- Year: 2020
- Location: Santa Cruz, California, U.S.; 36°58′28″N 122°01′44″W﻿ / ﻿36.9745°N 122.0290°W;

= Black Lives Matter street mural (Santa Cruz, California) =

Mural in Santa Cruz, California, U.S.

A "Black Lives Matter" street mural was painted in Santa Cruz, California, United States.

==History==
Community organizers Abi Mustapha, Sean McGowen, Taylor Reinhold and Shandara Gill spearheaded the mural project. The painting was done by 500 volunteers, and funding was acquired through fundraising, t-shirt sales, and donations. After two months, the project received unanimous approval from the Santa Cruz City Council, making Santa Cruz the first city in America to approve a Black Lives Matter Mural.

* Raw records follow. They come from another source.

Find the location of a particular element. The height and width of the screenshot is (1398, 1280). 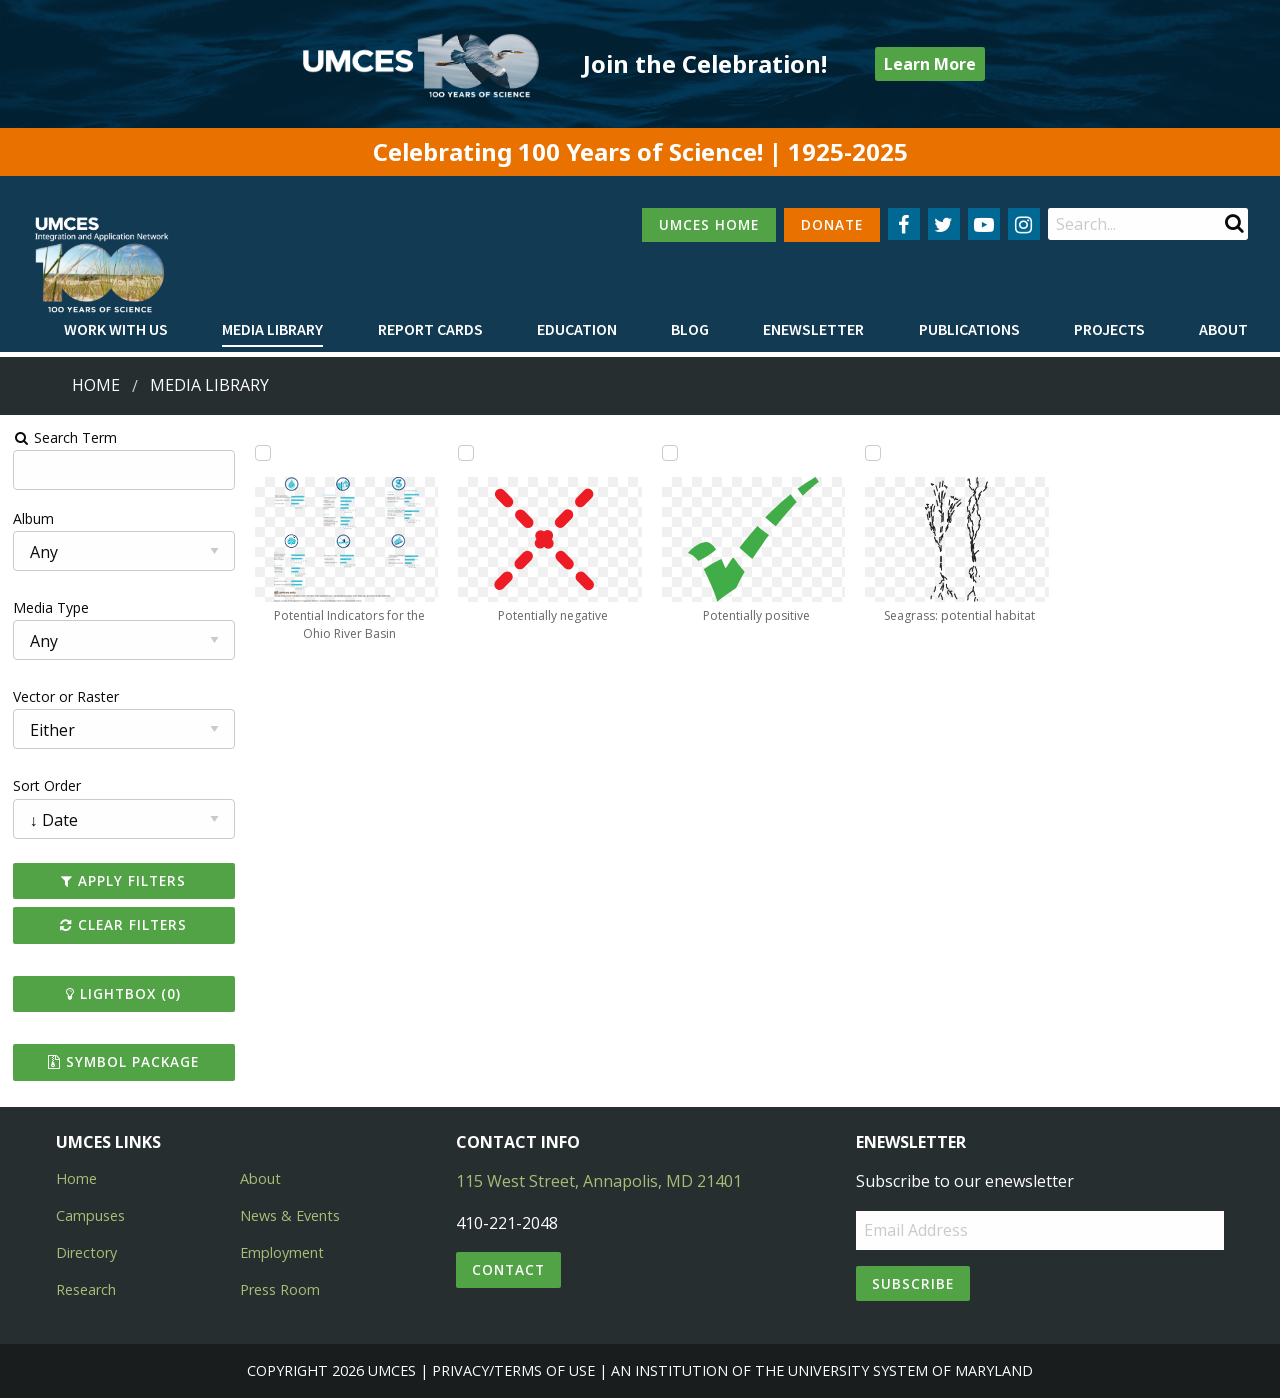 Projects is located at coordinates (1109, 329).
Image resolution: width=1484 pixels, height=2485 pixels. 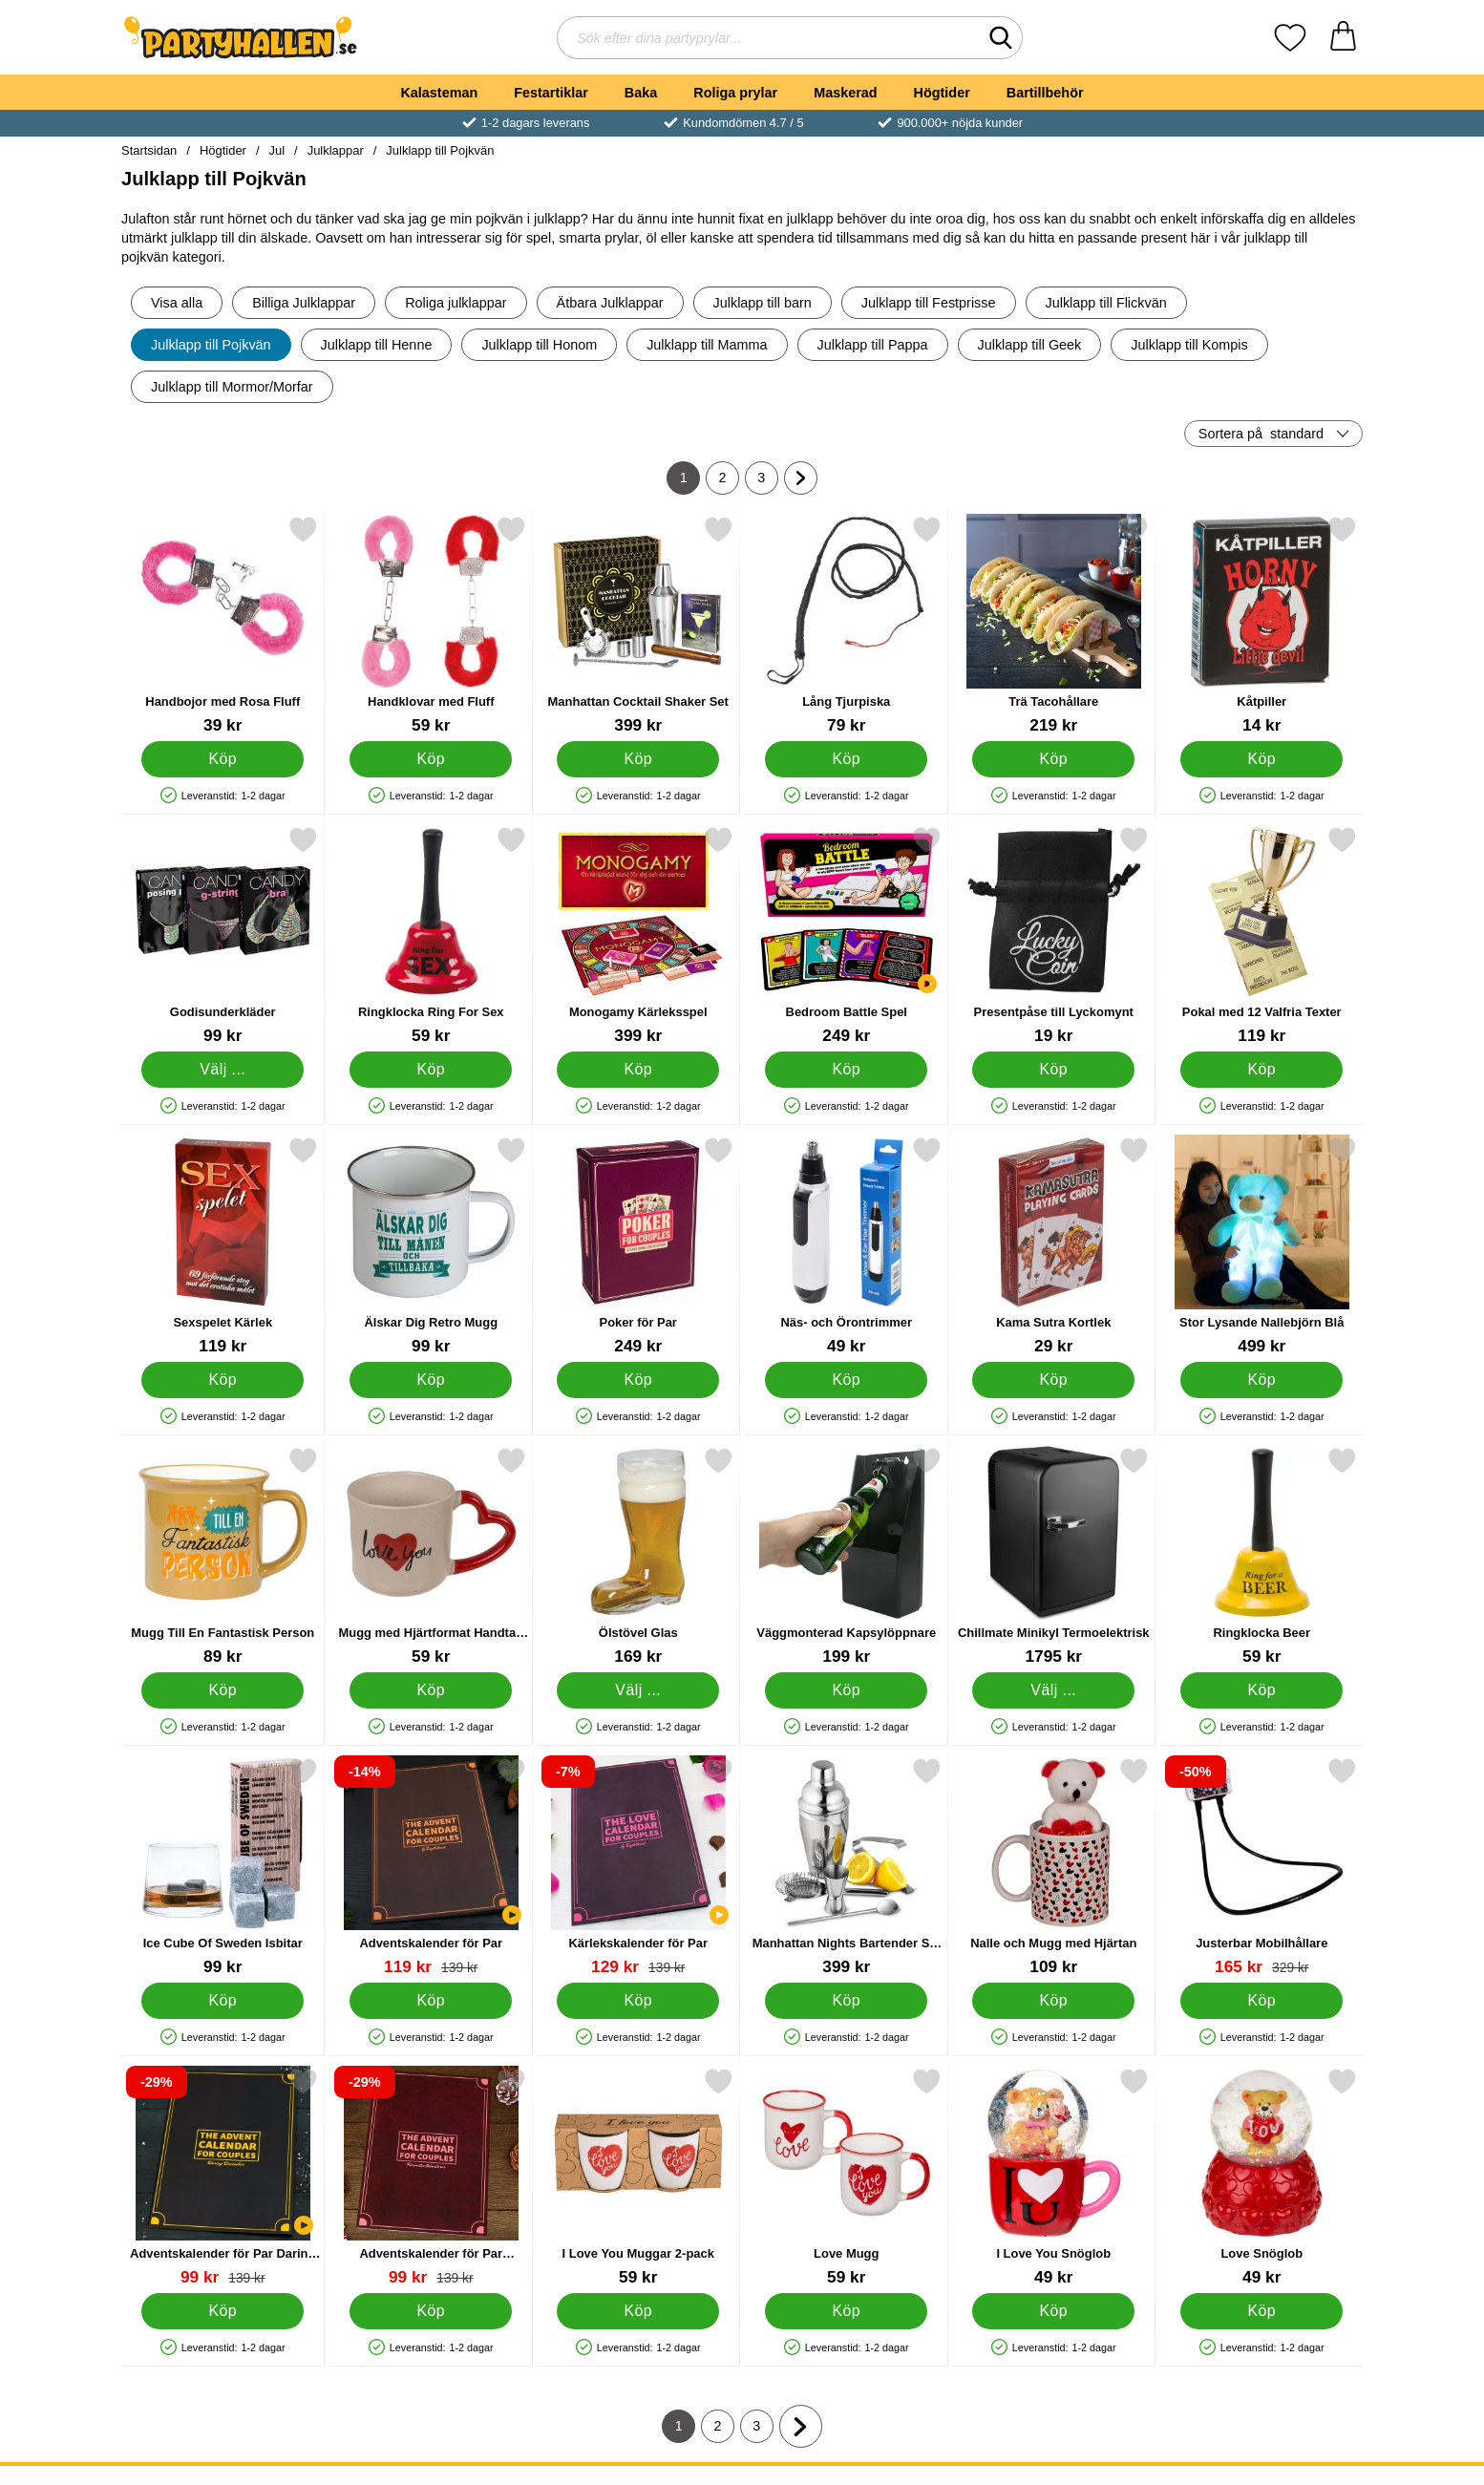 I want to click on [Köp Kåtpiller], so click(x=1261, y=759).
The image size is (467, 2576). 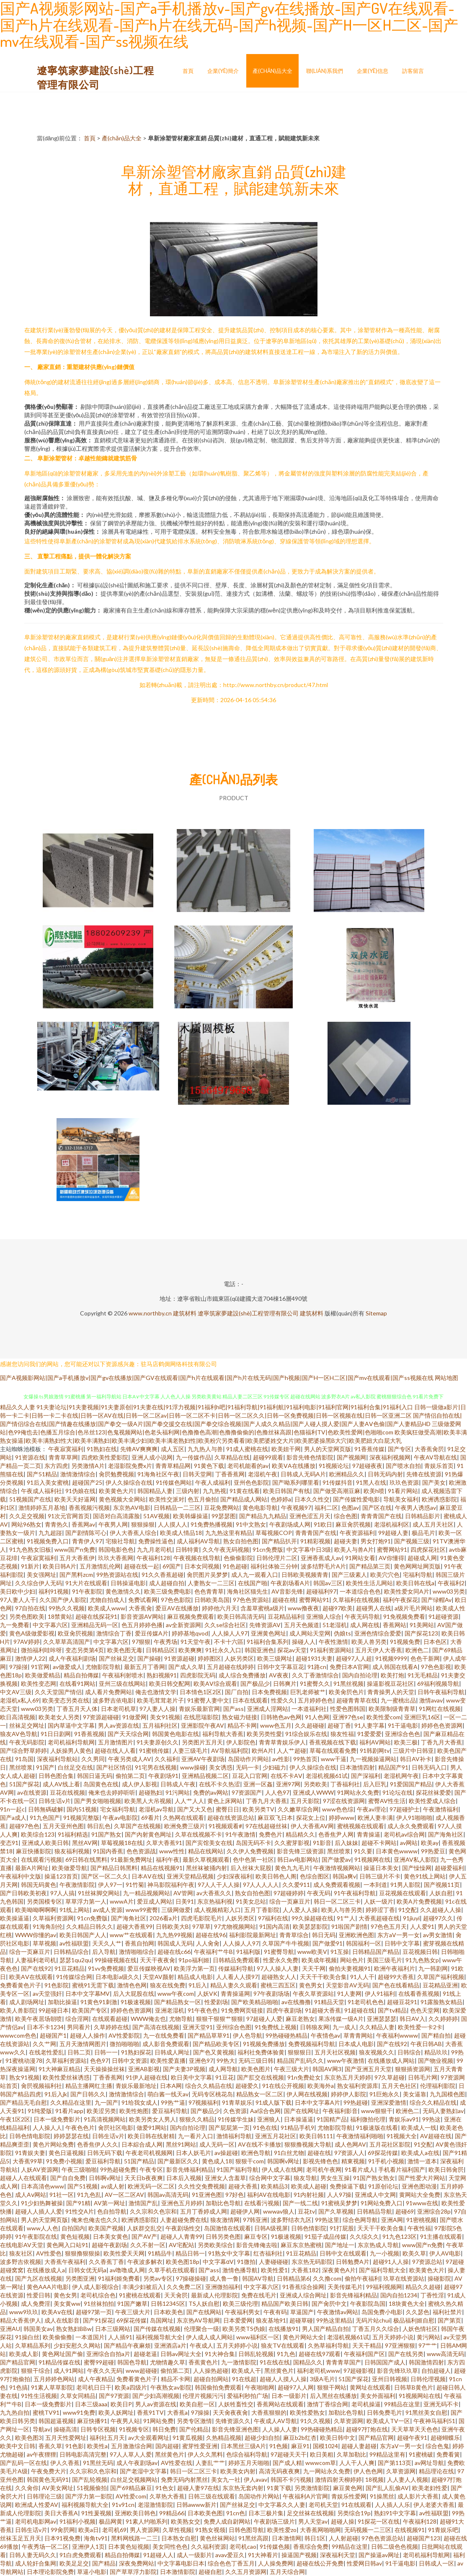 What do you see at coordinates (128, 2546) in the screenshot?
I see `日本黄色短视频` at bounding box center [128, 2546].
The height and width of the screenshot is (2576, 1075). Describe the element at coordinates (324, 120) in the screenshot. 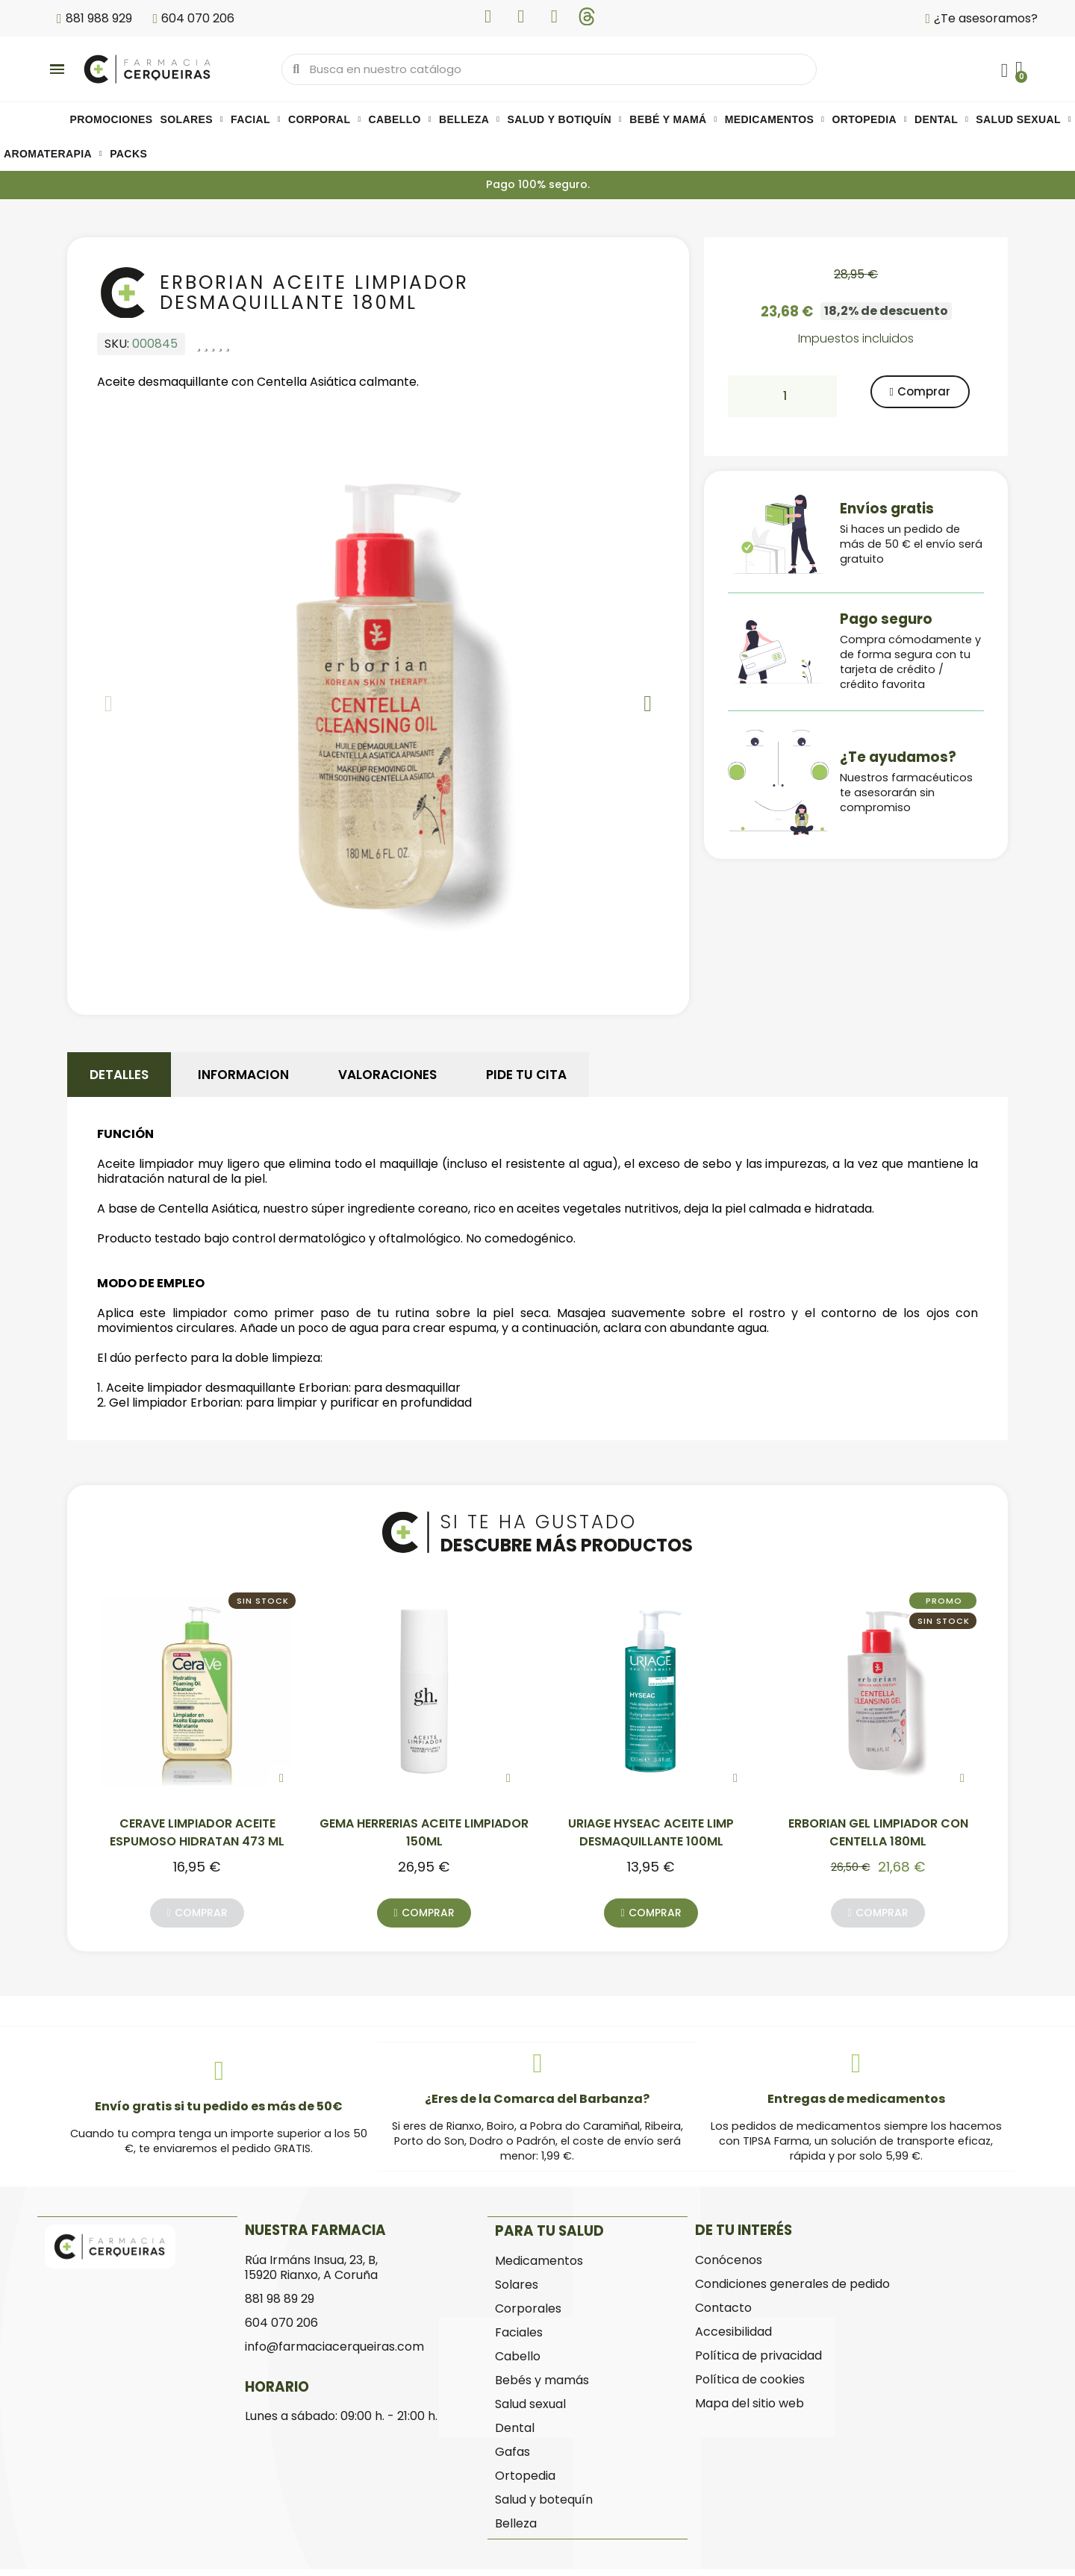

The mural was painted September 2020. A fresh coast of paint was applied in June 2021.

The mural was vandalized in July 2021. The vandalism consisted of heavy black tire tread marks resulting from burnouts.

On January 20, 2025, coinciding with Martin Luther King Jr. Day and the second inauguration of Donald Trump, local civil rights activist Thairie Ritchie self-immolated on top of the mural as an act of political protest. While he survived, his current condition is not public knowledge.